There were smaller rats outside here when I first arrived. As a new owner arriving from London I shuddered and put some poison down where the dogs couldn’t get it and I hadn’t seen a rat since then – until now. But, in the nearly five years since I have lived here, I have become less and less able to kill or even imagine killing any living creature except mosquitos and flies. I gently capture spiders, bees, moths, dragon flies, hornets etc and simply move them out of the house. Rat poison kills horribly. One should leave water for them apparently because it makes them thirsty as they die. This all sounds horrific and I am not sure I can do it to this beautiful, intelligent creature. I just want it to move away.
Also tonight, a mouse was scampering on the wall under my bird feeders. It was so brave and ignored me completely. I even went into the house, called my Japanese ward, Sayaka, to come see and it was still there when she came out to join me. So I took pictures and it "froze" in the flash but remained with its food source. With its huge ears and white belly it was as cute as could be and there is no way I would want to kill it. The rat was substantially larger but no different in any other major way. Why should I want to kill it any more than the mouse, unless it wants to come and live indoors with me or threatens the dogs?

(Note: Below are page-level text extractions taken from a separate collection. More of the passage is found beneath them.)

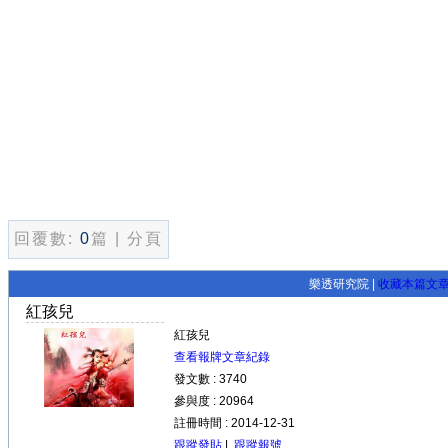
回覆數:
0
篇 | 分頁
樂透研究院 |
收藏本篇文
紅孩兒
紅孩兒
查看報牌文章紀錄
發文數 : 3740
參與度 : 20964
註冊時間 : 2014-12-31
跟蹤發貼
|
跟蹤報號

Of course, one mouse or one rat “seen” usually means many more of each unseen. I hope that the much more plentiful food available at the farm down the path (from whence I hope it came to eat my bird food) will lure it back again.
“Mole” has caused me much greater trouble this winter. The lower end of my lawn now resembles a battlefield. When Mole appeared “Dorset Reg”, who mows the lawn, advised putting empty wine bottles into the ground. Apparently, the wind passing over the open necks makes a noise moles don’t like.
However, my mole seems more than happy with the songs from Cotes de Gasgogne and Sauvignon Blanc bottles and has gone on to decorate the whole area.
He headed to the pond and I was seriously worried he might burrow through the sand, under-liner and cause a leak in the butyl liner but luckily the pond remains intact. I also bought four buzzy, solar “mole detractors” from Amazon - to no avail. So the lawn is now adorned with brown clay/soil mounds, two green bottles and four buzzy mole deterents. Not my idea of the ideal lawn.
But the idea of a mole trap? No, sorry. Again I can’t do it. I just hope Mole heads into the fields and has a happy time there. Reg and I will have work to do to reinstate the lawn later in the season.
I have just nipped out before heading to bed (even more horrifically late having written this) and toad has been joined in song by others and by frogs. Oh joy! That sound does something very special to me. Weird but true.
Watch this space re dealing with Mole and Rat and the survival of the progeny of toad in the coming months but, despite the invaders, I am deliriously happy. Spring is on the way.